Named groups are especially valuable in complex patterns where numbered groups become confusing.

Non-Capturing Groups

Sometimes you need grouping for structure but don't want to capture the content. Use (?:...):

In[32]:
Code
# Capturing group - captures "http" or "https"
capturing = re.findall(
    r"(https?)://(\w+\.\w+)", "Visit https://example.com or http://test.org"
)

# Non-capturing group - only captures the domain
non_capturing = re.findall(
    r"(?:https?)://(\w+\.\w+)", "Visit https://example.com or http://test.org"
)
Out[33]:
Console
Capturing group (https?):
  Returns: [('https', 'example.com'), ('http', 'test.org')]

Non-capturing group (?:https?):
  Returns: ['example.com', 'test.org']

Non-capturing groups keep your results clean when you only care about specific parts of the pattern.

Backreferences

Backreferences let you match the same text that was captured by an earlier group:

In[34]:
Code
# Find repeated words
text = "The the quick brown fox jumps over the the lazy dog dog"
pattern = r"\b(\w+)\s+\1\b"
repeated = re.findall(pattern, text, re.IGNORECASE)

# Find matching HTML tags
html = "<div>content</div> <span>text</span> <div>broken</span>"
pattern = r"<(\w+)>.*?</\1>"
valid_tags = re.findall(pattern, html)
Out[35]:
Console
Finding repeated words:
  Text: 'The the quick brown fox jumps over the the lazy dog dog'
  Pattern: \b(\w+)\s+\1\b
  Repeated words: ['The', 'the', 'dog']

Matching HTML tags:
  Text: '<div>content</div> <span>text</span> <div>broken</span>'
  Pattern: <(\w+)>.*?</\1>
  Valid tags: ['div', 'span']

The \1 refers back to whatever was captured by the first group.

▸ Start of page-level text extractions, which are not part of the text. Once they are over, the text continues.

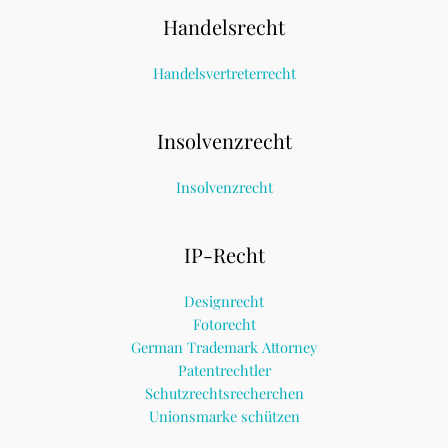
Handelsrecht
Handelsvertreterrecht
Insolvenzrecht
Insolvenzrecht
IP-Recht
Designrecht
Fotorecht
German Trademark Attorney
Patentrechtler
Schutzrechtsrecherchen
Unionsmarke schützen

In the repeated words example, if the first group captures "the", then \1 only matches another "the", not any word.

Lookahead and Lookbehind

Lookahead and lookbehind assertions match a position based on what comes before or after, without consuming any characters. These are called "zero-width assertions" because they check conditions without advancing the regex engine's position in the string. This makes them powerful for extracting text that appears in specific contexts while excluding the context itself from the match.

Lookahead

In[36]:
Code
text = "100 dollars, 50 euros, 75 pounds"

# Positive lookahead: (?=...)
# Match numbers followed by "dollars"
dollars = re.findall(r"\d+(?= dollars)", text)

# Negative lookahead: (?!...)
# Match numbers NOT followed by "dollars"
not_dollars = re.findall(r"\d+(?! dollars)", text)
Out[37]:
Console
Text: '100 dollars, 50 euros, 75 pounds'

Positive lookahead (?= dollars):
  Pattern: \d+(?= dollars)
  Matches: ['100']

Negative lookahead (?! dollars):
  Pattern: \d+(?! dollars)
  Matches: ['10', '50', '75']

Lookbehind

In[38]:
Code
text = "$100 €50 £75"

# Positive lookbehind: (?<=...)
# Match numbers preceded by $
usd = re.findall(r"(?<=\$)\d+", text)

# Negative lookbehind: (?<!...)
# Match numbers NOT preceded by $
not_usd = re.findall(r"(?<!\$)\d+", text)
Out[39]:
Console
Text: '$100 €50 £75'

Positive lookbehind (?<=\$):
  Pattern: (?<=\$)\d+
  Matches: ['100']

Negative lookbehind (?<!\$):
  Pattern: (?<!\$)\d+
  Matches: ['00', '50', '75']

Lookarounds are powerful for extracting data from structured formats where you want the context to guide matching but don't want the context in your result.

In[40]:
Code
# Practical example: Extract values from key-value pairs
config = "name=Alice, age=30, city=Boston"

# Use lookbehind to find values after specific keys
name = re.search(r"(?<=name=)\w+", config)
age = re.search(r"(?<=age=)\d+", config)
Out[41]:
Console
Config: 'name=Alice, age=30, city=Boston'

Extracting with lookbehind:
  name: Alice
  age: 30

Flags and Modifiers

Regex flags modify how patterns are interpreted:

In[42]:
Code
text = """Hello World
hello python
HELLO REGEX"""

# re.IGNORECASE (re.I) - case-insensitive matching
case_insensitive = re.findall(r"hello", text, re.IGNORECASE)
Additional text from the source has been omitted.